Never has a celebrity been so lavished upon, and never has one been so carefully watched by media. More than your typical diva, she was a living symbol of progress. Dolly, in her magnificence, represents a change in the times. However, it should be noted that Dolly, while famous and fabulous in her own right, was a sheep just like any other Finn-Dorset. Excepting one small factor. . .

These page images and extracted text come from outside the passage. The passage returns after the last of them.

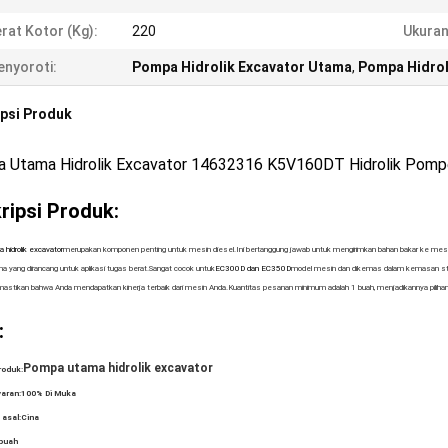
rat Kotor (kg):
220
Ukuran
nyoroti:
Pompa Hidrolik Excavator Utama
,
Pompa Hidrol
psi Produk
 Utama Hidrolik Excavator 14632316 K5V160DT Hidrolik Pom
ripsi Produk:
hidrolik excavator
merupakan komponen penting untuk mesin diesel.Ini bertanggung jawab untuk mengirimkan bahan bakar ke mesin 
ma yang dirancang untuk aplikasi tugas berat.Sangat cocok untuk
EC300D dan EC350D
model mesin dan dikemas dalam kemasan standa
mastikan bahwa Anda mendapatkan kinerja terbaik dari mesin Anda.Kuantitas pesanan minimum adalah 1 buah, menjadikannya piliha
:
Pompa utama hidrolik excavator
roduk:
aran:
100% Di Muka
asal:
Cina
buah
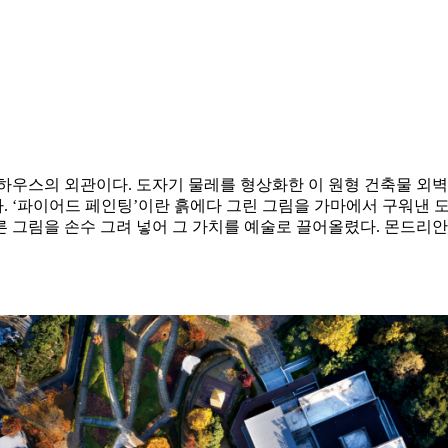
하우스의 외관이다. 도자기 물레를 형상화한 이 원형 건축물 외벽
곡히 박혀 있다. ‘파이어드 페인팅’이란 흙에다 그린 그림을 가마에서 구
른 그림을 손수 그려 넣어 그 가치를 예술로 끌어올렸다. 몬드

Dolly was originally a cell from the udder of an older sheep, frozen in quiescence, implanted in another type of sheep. In other words, Dolly was a "test tube" lamb, born of the genius of Ian Wilmut and company, and the labor efforts of one Scottish Blackface sheep in Scotland, 1996.
That summer, Dolly shocked the world, when, weighing in at 6.6 kg, she was born healthy and robust. The world's first taste of the awesome power of modern science and stem cells delivered by an average old sheep in a little barn tucked away in Scotland. When the news reached the media, fear broke out (an odd reaction to a lamb, even if she was a little hefty) and headlines shouted of apocalyptic deeds, flesh-eating beasts, and other nonsense of no relation to the oddly outgoing and friendly, cloned sheep. Americans in particular reacted with shock and horror, as the development had apparently "'come out of nowhere' (Dolly was not born in America, after all)" (18). Ignorant of much of the scientific goings on in the rest of the world, Americans cried distress, Time Magazine even reporting that "one doesn't expect Dr. Frankenstein to show up in a wool sweater, baggy parka, soft British accent and the face of a bank clerk" to describe Wilmut (19). A picture had been painted, correct or otherwise.
Dolly lived and thrived, and the media went wild. Then, when her decline began (too early for normalcy, but from common conditions that would have occurred to any sheep used to being stressed by media presence, spoiled, and confined to a barn) the media relished in the "deadly" effects of cloning and dangers of stem cells. What went unheard in all the brouhaha was the real story, the one of a dedicated team of scientists and a bonny little sheep who would be born, live, give birth (to several healthy lambs), and die a quiet, norma death. Instead, questions of ethics, politics, and science bombarded Roslin, Scotland from every corner of the globe, the most important of which being this:
What do we do after Dolly?
Authors Ian Wilmut (who was there from the beginning), and Roger Highfield attempt to explain these next steps and the questions Dolly's life and death provoke in their book After Dolly The Uses and Misuses of Human Cloning. I'll be reading the unique perspective for the next few weeks, and seeing what I can learn about stem cells and the controversy and argument that surround their use.